Why the world is a more colorful place when you’re ovulating

Why the world is a more colorful place when you’re ovulating


According to The Vision Council, it’s National Sunglasses Day–a day to promote the use of sunglasses to protect your eyes from sun-related damage.

Naturally, this made me wonder if there was research that examined how women’s vision might change according to where we are in our monthly cycles. And, I found one study that was really interesting. But, before I get into it, I have to share a funny story about something that happened to my husband in a clothing store:

One day, Douglas walked into a men’s clothing store looking for a white collared shirt. But, all he could see were blue shirts. Blue to the left, blue to the right, blue straight ahead. So, he calls over a saleswoman and says, “I came in here looking for a white shirt, but all you have are blue. Why aren’t there any white shirts?” And the saleswoman says, “Sir, the entire store is full of white shirts. You just need to take off your sunglasses.” Which were blue.

I bring this story up because it turns out your perception of color changes according to where you are in your cycle.

According to this 2007 study in the journal Ophthalmologica, you can see more colors during ovulation than you can during the beginning of your cycle (your period days) and end of your cycle (your premenstrual days).

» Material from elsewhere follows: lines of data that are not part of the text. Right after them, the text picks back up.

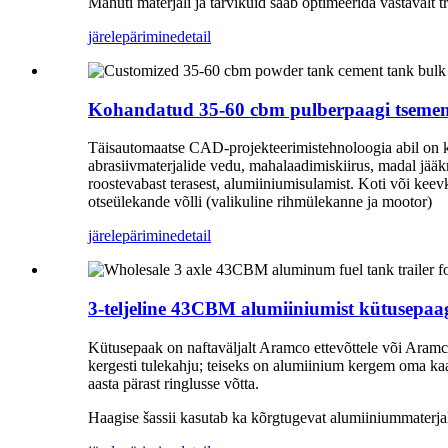
Mahuti materjali ja tarvikuid saab optimeerida vastavalt 
järelepärimine
detail
Kohandatud 35-60 cbm pulberpaagi tsemen
Täisautomaatse CAD-projekteerimistehnoloogia abil on ke
abrasiivmaterjalide vedu, mahalaadimiskiirus, madal jääk
roostevabast terasest, alumiiniumisulamist. Koti või kee
otseülekande võlli (valikuline rihmülekanne ja mootor)
järelepärimine
detail
3-teljeline 43CBM alumiiniumist kütusepaa
Kütusepaak on naftaväljalt Aramco ettevõttele või Aramco 
kergesti tulekahju; teiseks on alumiinium kergem oma k
aasta pärast ringlusse võtta.
Haagise šassii kasutab ka kõrgtugevat alumiiniummaterja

The researchers speculate that high estrogen during ovulation may prompt improvements in certain brain circuits involved in helping you perceive colors. This enables you to see more hues mid-cycle than on cycle days when the level of his hormone is low.

Knowing about this little vision quirk can come in handy if you’re a graphic designer, interior designer, auto body painter or in another field where matching an exact hue is important. It’s also good to keep in mind when another internet color meme (like the infamous dress) pops up and you see one color while your friend sees another.

You can gauge just how much your color sensitivity fluctuates across your cycle by taking the same color test that the study participants were given–the Farnsworth-Munsell 100 HueColor Vision Test–which is offered free here.

By the way, in addition to increased color sensitivity at ovulation, you’re also able to see more clearly in dark conditions during this cycle phase, according this study and this study. Which means a few less stubbed toes when getting up for water in the middle of the night.